Tony Blair was the party’s longest serving Prime Minister, and remained in power and popular (or at least credible) with more of the population than most on the left of the party realised (or cared to admit), despite the length of his tenure in Number 10 and the post-Iraq battering his reputation (rightly) endured.

However, it would be foolish to deny that by May 2010, the language of “New Labour” and “middle Britain” was clearly out of date. The succession of Gordon Brown as Prime Minister, the changes at the top of (and to a lesser extent, within) the Conservative Party, and the seismic impact of the global financial crisis, had shaken the world of British politics on its axis.

However, in many senses the electoral and political principles that formed the basis of New Labour remained in 2010, and remain in 2011, as relevant as ever. Looking beyond the rhetorical veneer, ‘New Labour’ was rooted in a fundamental political truth; the party closest to the centre of British politics, not only stands the best chance of electoral success, but also best represents the hopes, aspirations and beliefs of the British people.

That is not to say that Labour was successful, or will be successful again, by simply allowing itself to be blown from place to place by the prevailing winds of voter opinion. Rather, the genius of New Labour was the way it was able to define where the gravitational centre of British politics stood and then dominate it so comprehensively.

So, far from losing us 5 million voters, the New Labour doctrine, however we wish to re-label it for a new era, represented the party’s best hope of success at the last election. Contrary to GEER’s analysis, it was Gordon Brown’s rudderless drift leftwards, away from the electoral and political principles of New Labour, that scuppered Labour’s chances of achieving this success.

To suggest New Labour or “the third way” were to blame for the party’s defeat in 2010 is to misdiagnosis our illness, and offer a false prognosis.
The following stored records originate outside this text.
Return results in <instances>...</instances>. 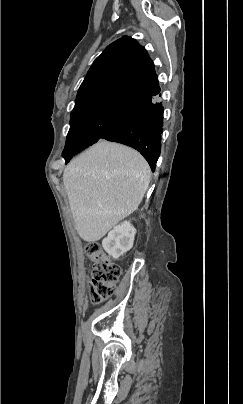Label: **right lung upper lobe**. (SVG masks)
Returning <instances> with one entry per match:
<instances>
[{"label":"right lung upper lobe","instance_id":"1","mask_svg":"<svg viewBox=\"0 0 243 404\" xmlns=\"http://www.w3.org/2000/svg\"><path fill=\"white\" fill-rule=\"evenodd\" d=\"M159 91L147 51L124 36L96 58L78 90L74 109L106 100L129 102Z\"/></svg>","mask_w":243,"mask_h":404}]
</instances>
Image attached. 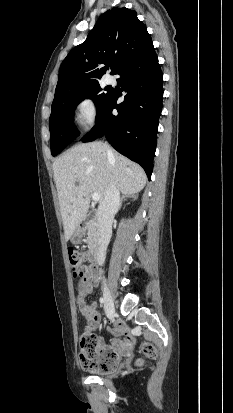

Reading on in GEER’s press release it struck me that the very name ‘Gender, Environment, Equality and Race’ made me uneasy. After all, this title suggests a renewed focus on the sectional interests listed in the organisation’s name.

However, like so many leftists before them, GEER have failed to identify the fundamental flaw at the heart of sectional politics. While, as pointed out recently on the ‘Green Shoots of Recovery’ blog, it may be true that “80% of the population are women, working class or black or minority ethnic”, it is not these characteristics that define their hopes, fears and aspirations or indeed, how they vote.

Rather it is their economic circumstances, their chances of advancement, the health and happiness of their families and their perceptions of crime and their personal safety that define how people see themselves, the world around them and the politicians who want their vote. Financial security, aspiration, safety and happiness are the touchstones of voter behavior and run through all voters regardless of their gender, sexuality or race. To try and appeal to voters solely on the basis of their lifestyle choices or genetic inheritance does nothing to address these underlying priorities.

So, the prospectus of GEER is fundamentally flawed in two respects; their analysis of how we got where we are, and their analysis of how we should move forward.

Only by regaining the ability to define and dominate the centre ground of politics, and by rejecting sectional politics in favour of broad-based social democracy, can Labour regain power and do what it does best – make life better for all the people in this country.